Figure 4. A) [1- 14C] glucose flux through PPP to generate 14CO2 in response to diamide was measured in DMSO and ML285 treated cells. B) Changes in G-6-P levels were measured in response to diamide treatment and were measured in DMSO and ML285 treated cells. C) GSH levels were measured in cells expressing WT PKM2, C358 PKM2 as well as WT PKM2 that was treated with either DMSO or ML285. D) GSH levels measured in A549 cells expressing exclusively either Flag-PKM1 or Flag-PKM2 and treated with ML285. ROS levels were measured with increasing concentrations of H2O2 in either DMSO or ML285 treated cells.

Summary /

To tie in these activators’ effect on reducing GSH, ROS levels and cell survival were studied. As expected, H2O2 produced higher ROS levels in activator treated cells compared to control and again showed a dose-response with increasing levels of H2O2 (Figure 5A). PKM1 expressing cells showed higher levels of ROS after H2O2 treatement, presumably due to their inability to slow down glycolysis and produce GSH for ROS reduction (Figure 5B). ML285 was able to sensitize cells to oxidant treatment and significant cell death was observed after diamide or H2O2 treatment (Figure 5C). The C358S mutant cells were also more sensitive to diamide treatment, presumably due to an inability to respond to ROS via PKM2 inhibition (Figure 5D).

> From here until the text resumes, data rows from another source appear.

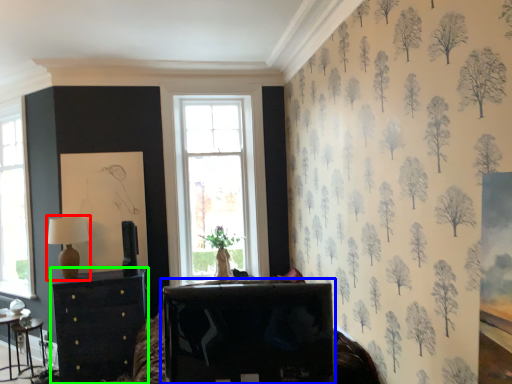 Question: Which is farther away from table lamp (highlighted by a red box)? table (highlighted by a blue box) or chest of drawers (highlighted by a green box)?

Choices:
 (A) table
 (B) chest of drawers

Answer: (A) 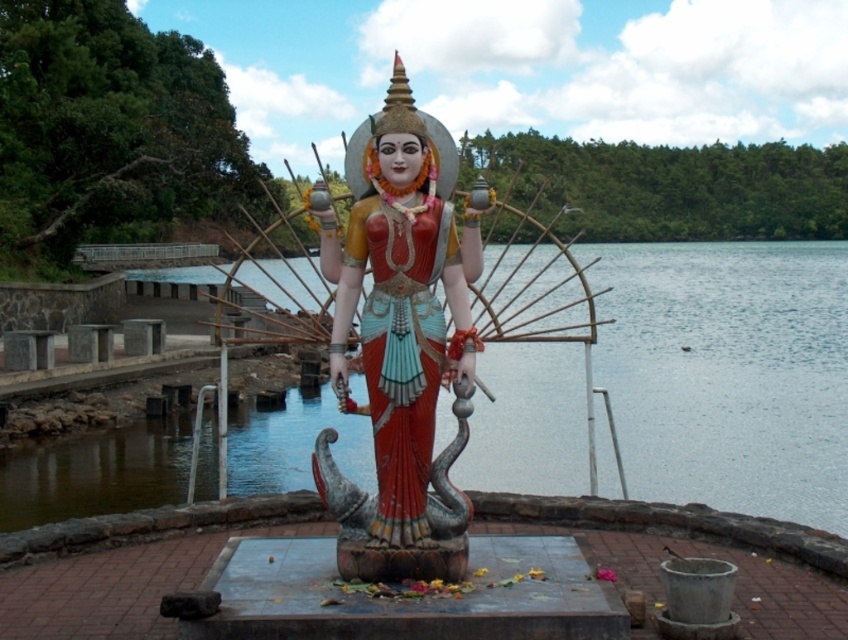 Question: Where is clear water at statue center located in relation to polished wood statue at center in the image?

Choices:
 (A) right
 (B) left

Answer: (B)

Question: Is clear water at statue center positioned before polished bronze statue at center?

Choices:
 (A) yes
 (B) no

Answer: (B)

Question: Which of the following is the closest to the observer?

Choices:
 (A) (375, 260)
 (B) (469, 317)
 (C) (701, 477)

Answer: (A)

Question: Is clear water at statue center positioned before polished bronze statue at center?

Choices:
 (A) no
 (B) yes

Answer: (A)

Question: Which of the following is the farthest from the observer?

Choices:
 (A) clear water at statue center
 (B) polished bronze statue at center

Answer: (A)

Question: Which of these objects is positioned closest to the polished bronze statue at center?

Choices:
 (A) polished wood statue at center
 (B) clear water at statue center

Answer: (A) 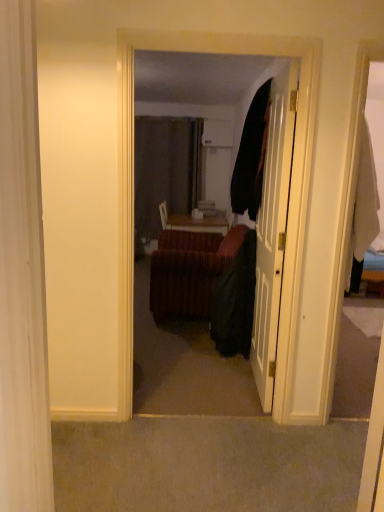 Find the location of a particular element. blank space above velvet couch at center (from a real-world perspective) is located at coordinates (211, 33). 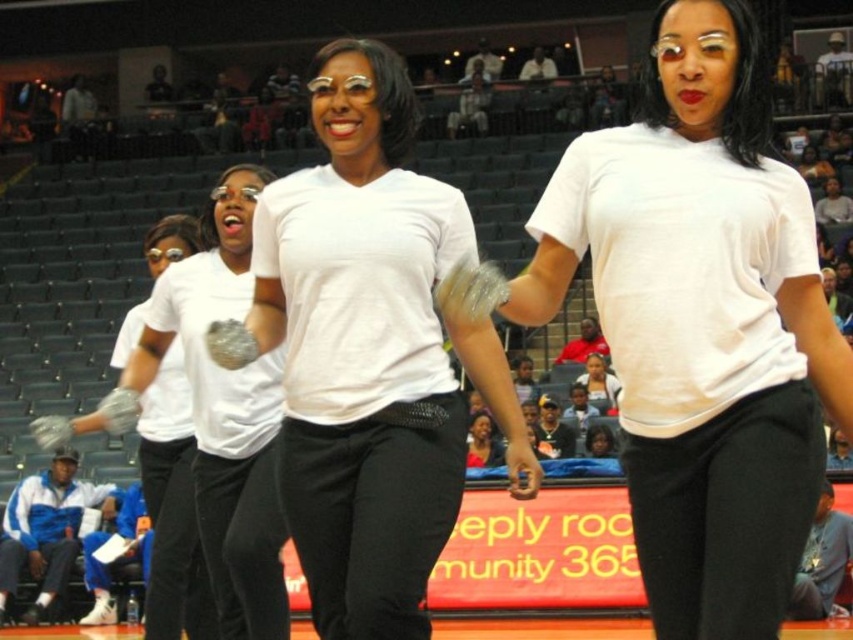 Question: Which object is the farthest from the white matte shirt at center?

Choices:
 (A) white matte gloves at center
 (B) white matte glove at center
 (C) white matte t-shirt at center

Answer: (C)

Question: Does white matte t-shirt at center appear on the right side of white matte shirt at center?

Choices:
 (A) yes
 (B) no

Answer: (A)

Question: Among these objects, which one is farthest from the camera?

Choices:
 (A) white matte t-shirt at center
 (B) white matte glove at center
 (C) white matte gloves at center
 (D) white matte shirt at center

Answer: (B)

Question: Is white matte glove at center bigger than white matte gloves at center?

Choices:
 (A) no
 (B) yes

Answer: (A)

Question: Which object is positioned closest to the white matte glove at center?

Choices:
 (A) white matte t-shirt at center
 (B) white matte shirt at center
 (C) white matte gloves at center

Answer: (C)

Question: Can you confirm if white matte t-shirt at center is wider than white matte glove at center?

Choices:
 (A) no
 (B) yes

Answer: (A) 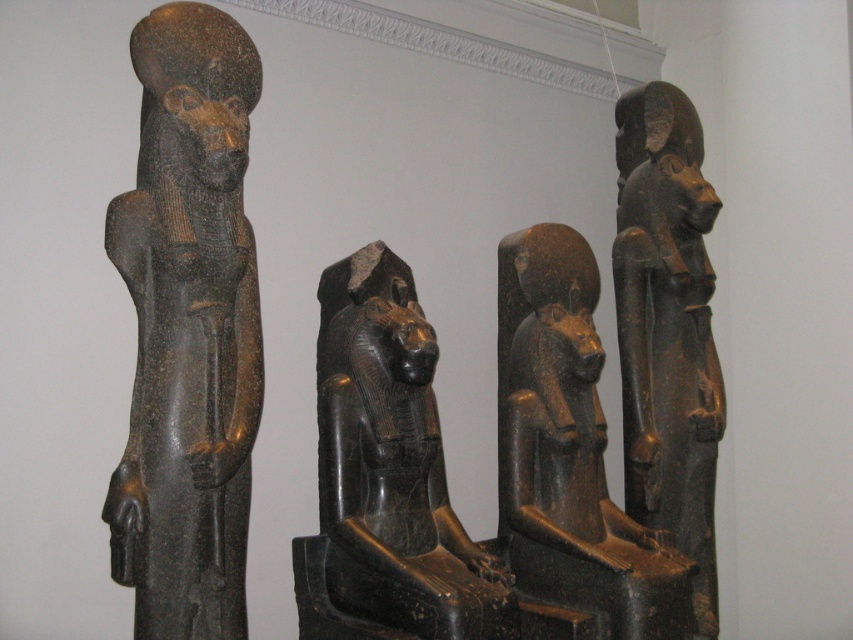 Is black stone statue at left smaller than black stone statue at right?

Yes.

Is black stone statue at left further to the viewer compared to black stone statue at right?

No, black stone statue at left is in front of black stone statue at right.

Is point (166, 632) less distant than point (703, 392)?

Yes, it is in front of point (703, 392).

The height and width of the screenshot is (640, 853). Find the location of `black stone statue at left`. black stone statue at left is located at coordinates (189, 328).

Does black stone statue at left have a greater width compared to black polished stone lion at center?

In fact, black stone statue at left might be narrower than black polished stone lion at center.

Is black stone statue at left to the left of black polished stone lion at center from the viewer's perspective?

Yes, black stone statue at left is to the left of black polished stone lion at center.

This screenshot has width=853, height=640. I want to click on black stone statue at left, so click(189, 328).

What are the coordinates of `black stone statue at left` in the screenshot? It's located at (189, 328).

Describe the element at coordinates (387, 474) in the screenshot. I see `black polished stone lion at center` at that location.

Does point (370, 337) lie in front of point (668, 337)?

Yes, point (370, 337) is closer to viewer.

Who is more forward, (x=343, y=305) or (x=647, y=435)?

Point (x=343, y=305)

The width and height of the screenshot is (853, 640). What are the coordinates of `black polished stone lion at center` in the screenshot? It's located at (387, 474).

Figure 5. A) Intracellular ROS levels measured with increasing concentrations of H2O2 in either DMSO or ML285 treated A549 cells. B) ROS concentration measured in MEF cell lines expressing either PKM2 or PKM1 with and without H2O2 treatment. C) Cell survival measured in both DMSO and ML285 treated cells with and without diamide treatment. D) Cell survival measure in WT and C358S mutant cells with and without diamide treatment.